Surprise-based Memory Updates: Implementing gradient-based "surprise" learning rules for memory.
Distillation: Training smaller student models from a large Llama teacher, optionally with memory modules.
vLLM Compatibility: Exporting models for efficient inference with vLLM.
Custom Inference Wrappers: Wrapping Llama models with memory buffers for plug-and-play memory-augmented inference.

Implemented Architectures

MACTransformer / MACLlamaForCausalLM:
Implements "Memory as a Context" (MAC) as described in the TITANS paper, with persistent and long-term memory buffers, and both EMA and surprise-based update rules.
See: models/llama_titans.py, models/vllm_mac_model.py
InferenceMemoryWrapper:
A HuggingFace-compatible wrapper for Llama models, adding a memory buffer and surprise/EMA update logic for inference.
See: models/inference_memory_wrapper.py
Naive TitansModel:
A minimal, didactic implementation of a memory-augmented transformer block for educational purposes.
See: models/naive_model.py
PaperMemory:
A direct, minimal translation of the memory update equations from the TITANS paper, for reference and testing.
See: models/paper_memory.py

Quickstart

1. Distill a Student Model (with or without MAC)

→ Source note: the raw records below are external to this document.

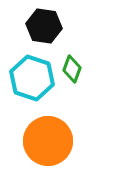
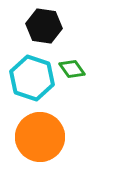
green diamond: rotated 56 degrees counterclockwise
orange circle: moved 8 px left, 4 px up
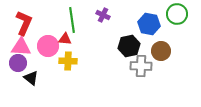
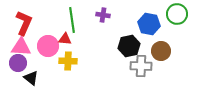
purple cross: rotated 16 degrees counterclockwise
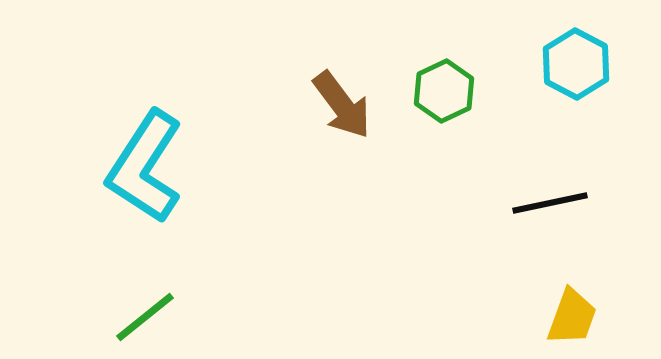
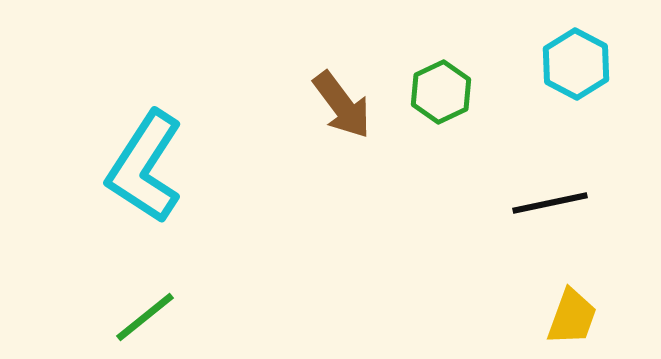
green hexagon: moved 3 px left, 1 px down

poetry run python distil.py --use-mac  # Add --use-mac to enable memory module

2. Export for vLLM or HuggingFace Inference

With MAC (custom memory):

poetry run python export_mac_model.py --run <run_name> --checkpoint <checkpoint_file>

Standard Llama (no MAC):

poetry run python export_llama_model.py --run <run_name> --checkpoint <checkpoint_file>

3. Run Inference

With vLLM (standard or MAC):

poetry run python vllm_inference.py --use_mac --model_path vllm_mac_model --prompt "Hello, how are you?"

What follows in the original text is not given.